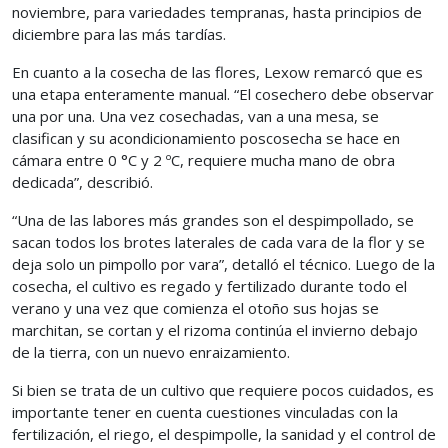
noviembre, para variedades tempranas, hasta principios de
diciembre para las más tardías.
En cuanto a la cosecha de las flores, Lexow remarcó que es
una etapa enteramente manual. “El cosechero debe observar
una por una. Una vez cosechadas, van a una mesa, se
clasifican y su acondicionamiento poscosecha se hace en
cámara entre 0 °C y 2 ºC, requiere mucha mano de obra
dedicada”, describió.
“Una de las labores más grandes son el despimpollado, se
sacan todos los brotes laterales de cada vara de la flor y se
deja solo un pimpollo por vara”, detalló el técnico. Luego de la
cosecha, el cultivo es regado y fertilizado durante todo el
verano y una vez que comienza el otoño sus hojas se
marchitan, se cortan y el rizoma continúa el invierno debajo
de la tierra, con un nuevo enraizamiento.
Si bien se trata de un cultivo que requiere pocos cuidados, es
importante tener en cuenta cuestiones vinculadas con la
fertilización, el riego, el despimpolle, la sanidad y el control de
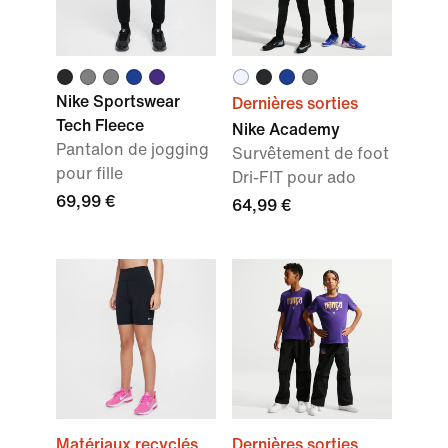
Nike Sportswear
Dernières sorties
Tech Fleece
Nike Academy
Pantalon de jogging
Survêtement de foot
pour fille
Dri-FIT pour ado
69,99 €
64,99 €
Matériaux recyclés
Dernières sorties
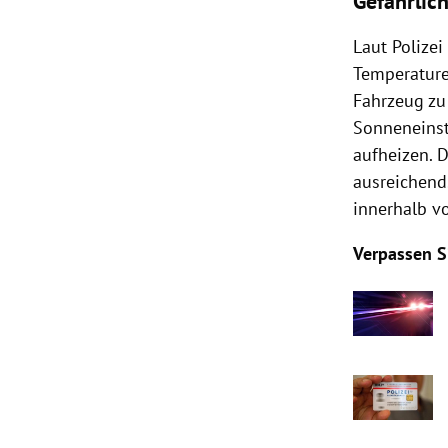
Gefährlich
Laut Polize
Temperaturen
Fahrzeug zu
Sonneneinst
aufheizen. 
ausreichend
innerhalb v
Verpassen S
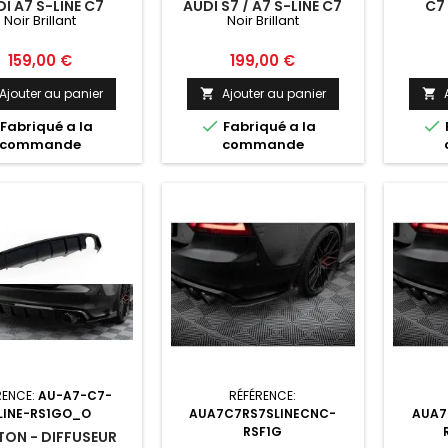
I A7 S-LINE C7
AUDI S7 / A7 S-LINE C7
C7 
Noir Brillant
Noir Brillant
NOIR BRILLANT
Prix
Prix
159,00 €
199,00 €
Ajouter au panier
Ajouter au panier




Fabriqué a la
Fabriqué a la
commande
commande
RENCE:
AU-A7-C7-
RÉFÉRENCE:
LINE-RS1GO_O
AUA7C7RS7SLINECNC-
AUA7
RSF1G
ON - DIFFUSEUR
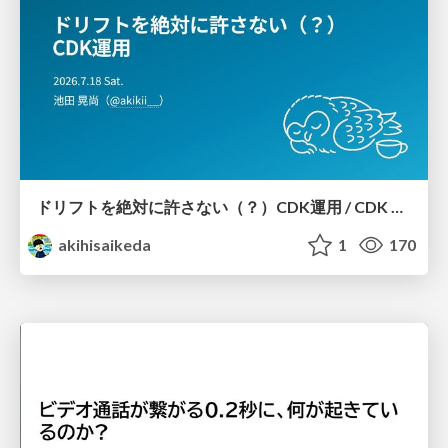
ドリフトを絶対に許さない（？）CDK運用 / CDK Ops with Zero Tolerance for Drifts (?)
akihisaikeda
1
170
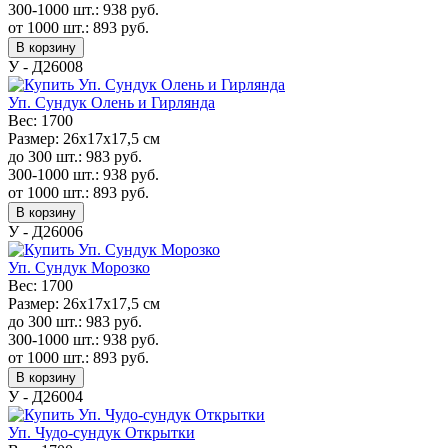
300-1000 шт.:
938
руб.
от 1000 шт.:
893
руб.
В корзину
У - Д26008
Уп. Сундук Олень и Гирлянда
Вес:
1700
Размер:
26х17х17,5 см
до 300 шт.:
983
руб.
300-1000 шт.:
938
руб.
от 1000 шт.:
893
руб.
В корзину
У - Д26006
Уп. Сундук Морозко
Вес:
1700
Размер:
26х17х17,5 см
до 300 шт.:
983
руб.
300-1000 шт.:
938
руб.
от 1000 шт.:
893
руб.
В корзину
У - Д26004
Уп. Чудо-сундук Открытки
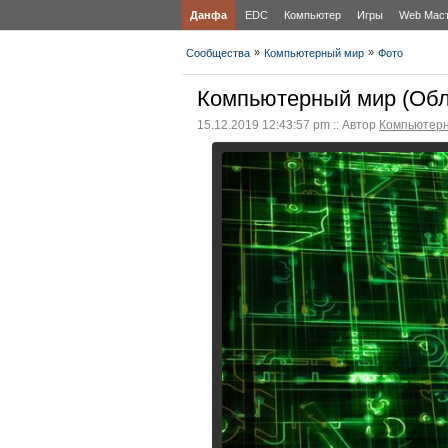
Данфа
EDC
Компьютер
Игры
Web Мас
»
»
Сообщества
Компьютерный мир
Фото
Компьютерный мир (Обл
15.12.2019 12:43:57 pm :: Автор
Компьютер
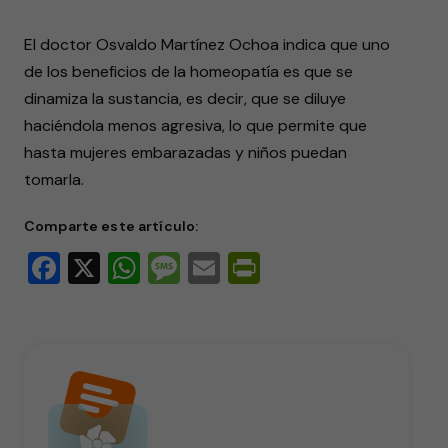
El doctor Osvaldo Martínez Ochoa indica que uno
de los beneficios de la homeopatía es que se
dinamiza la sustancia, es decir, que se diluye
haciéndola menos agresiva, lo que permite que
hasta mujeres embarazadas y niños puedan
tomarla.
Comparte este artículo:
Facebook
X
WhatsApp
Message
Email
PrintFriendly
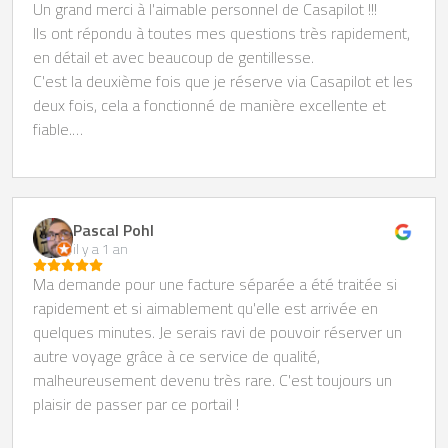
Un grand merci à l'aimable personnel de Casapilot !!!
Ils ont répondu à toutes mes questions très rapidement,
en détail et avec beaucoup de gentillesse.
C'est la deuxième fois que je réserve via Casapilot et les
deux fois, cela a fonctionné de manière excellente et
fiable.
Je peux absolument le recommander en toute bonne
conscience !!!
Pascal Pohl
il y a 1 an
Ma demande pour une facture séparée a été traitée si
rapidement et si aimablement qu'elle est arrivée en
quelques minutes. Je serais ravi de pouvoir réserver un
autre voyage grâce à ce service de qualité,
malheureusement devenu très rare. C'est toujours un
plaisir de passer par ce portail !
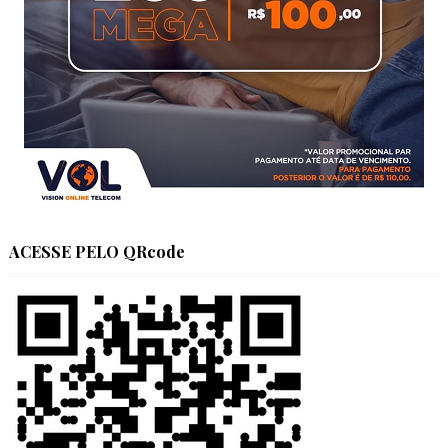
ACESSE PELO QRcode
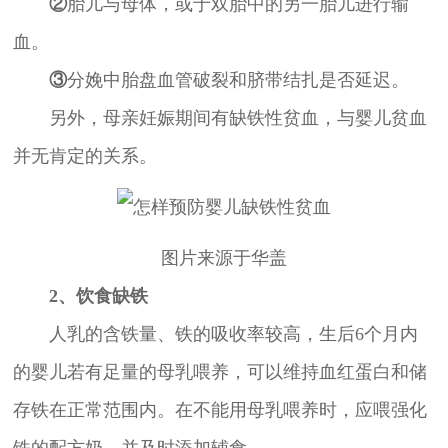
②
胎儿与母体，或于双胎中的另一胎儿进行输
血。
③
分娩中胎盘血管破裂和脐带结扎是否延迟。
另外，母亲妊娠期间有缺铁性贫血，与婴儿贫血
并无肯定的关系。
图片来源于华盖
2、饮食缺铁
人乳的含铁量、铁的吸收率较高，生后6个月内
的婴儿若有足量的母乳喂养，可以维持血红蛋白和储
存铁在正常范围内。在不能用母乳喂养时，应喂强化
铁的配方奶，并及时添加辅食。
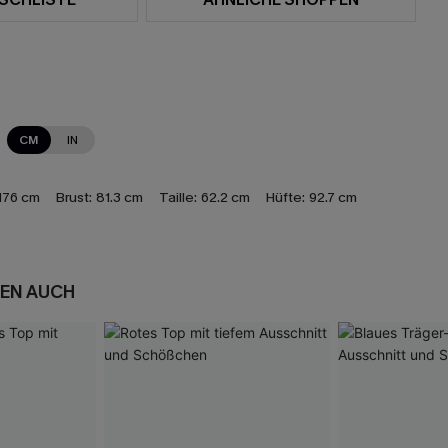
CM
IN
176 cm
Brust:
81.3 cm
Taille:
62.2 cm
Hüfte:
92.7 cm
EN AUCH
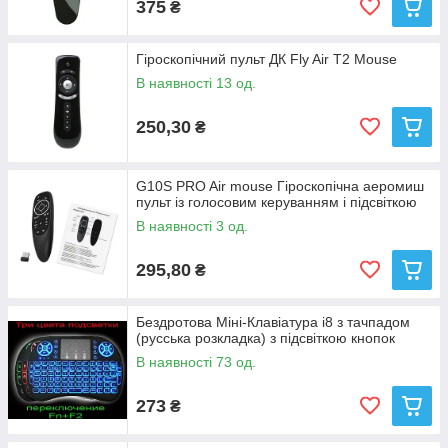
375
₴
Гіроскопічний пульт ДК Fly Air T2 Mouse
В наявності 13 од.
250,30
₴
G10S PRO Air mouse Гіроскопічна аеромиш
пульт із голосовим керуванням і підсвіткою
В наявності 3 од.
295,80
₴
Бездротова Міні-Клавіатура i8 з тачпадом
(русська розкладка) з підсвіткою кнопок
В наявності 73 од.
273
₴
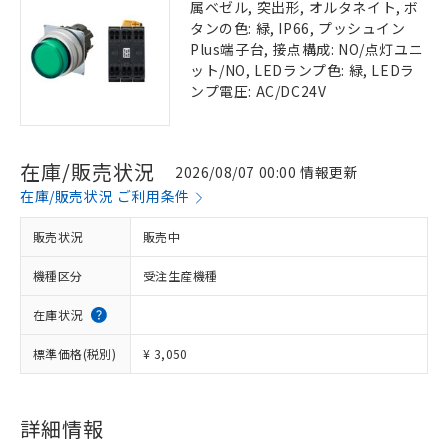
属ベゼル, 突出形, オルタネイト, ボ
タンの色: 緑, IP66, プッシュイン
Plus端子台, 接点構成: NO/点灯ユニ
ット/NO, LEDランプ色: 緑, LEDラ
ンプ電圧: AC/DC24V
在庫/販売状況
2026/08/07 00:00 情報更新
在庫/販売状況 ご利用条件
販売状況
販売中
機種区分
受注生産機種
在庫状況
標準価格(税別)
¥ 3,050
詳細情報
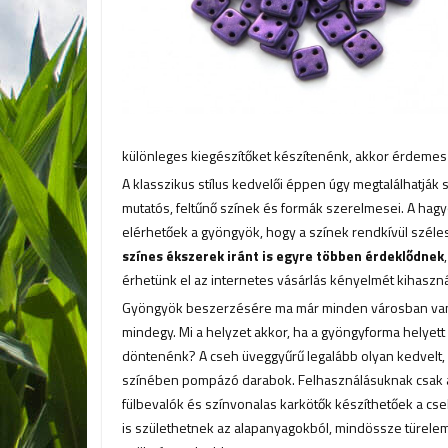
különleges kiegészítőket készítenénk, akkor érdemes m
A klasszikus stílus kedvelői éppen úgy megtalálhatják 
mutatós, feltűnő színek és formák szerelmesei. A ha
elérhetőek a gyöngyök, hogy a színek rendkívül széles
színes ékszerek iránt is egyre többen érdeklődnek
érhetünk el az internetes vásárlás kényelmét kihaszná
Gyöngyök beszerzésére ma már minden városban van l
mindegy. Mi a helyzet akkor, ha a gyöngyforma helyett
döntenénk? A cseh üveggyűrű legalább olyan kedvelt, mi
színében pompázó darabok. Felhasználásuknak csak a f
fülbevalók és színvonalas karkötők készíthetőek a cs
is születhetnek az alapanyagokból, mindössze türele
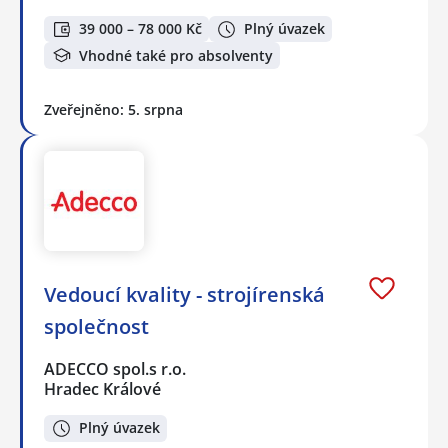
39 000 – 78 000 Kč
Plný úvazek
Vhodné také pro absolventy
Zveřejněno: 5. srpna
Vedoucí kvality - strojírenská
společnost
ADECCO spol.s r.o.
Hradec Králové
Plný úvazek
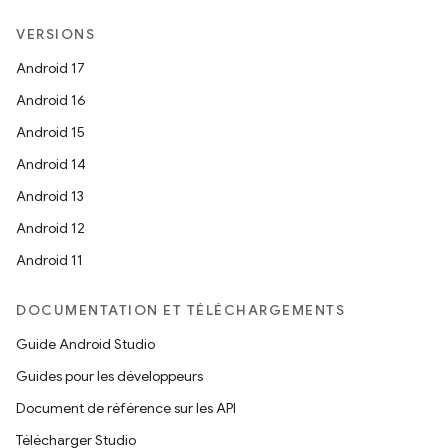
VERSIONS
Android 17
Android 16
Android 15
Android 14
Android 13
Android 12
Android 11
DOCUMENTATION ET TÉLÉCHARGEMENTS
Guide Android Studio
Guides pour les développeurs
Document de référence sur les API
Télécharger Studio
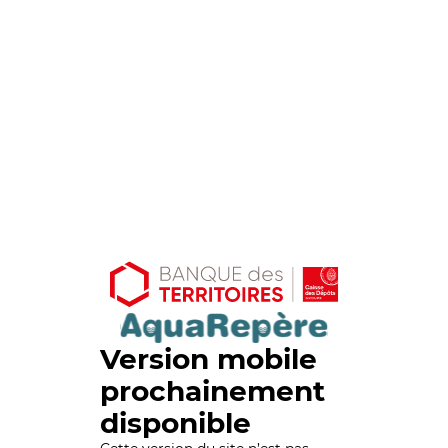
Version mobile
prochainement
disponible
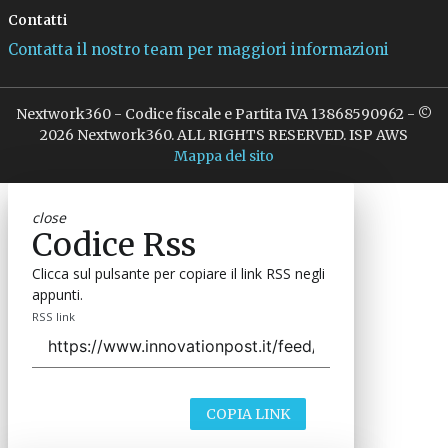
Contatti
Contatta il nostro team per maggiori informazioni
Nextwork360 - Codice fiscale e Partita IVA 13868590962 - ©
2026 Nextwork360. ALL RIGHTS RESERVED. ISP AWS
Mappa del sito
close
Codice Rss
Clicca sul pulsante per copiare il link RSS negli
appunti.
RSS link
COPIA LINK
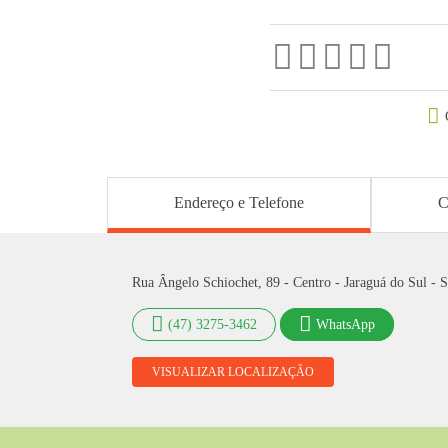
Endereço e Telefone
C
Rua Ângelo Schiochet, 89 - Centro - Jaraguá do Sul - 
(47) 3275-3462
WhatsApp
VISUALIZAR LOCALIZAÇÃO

▬▬▬

→ Task requirements:
Working through the records, find each line containing the word "requiere" and copy it.

→ Solution:
cámara entre 0 °C y 2 ºC, requiere mucha mano de obra
Si bien se trata de un cultivo que requiere pocos cuidados, es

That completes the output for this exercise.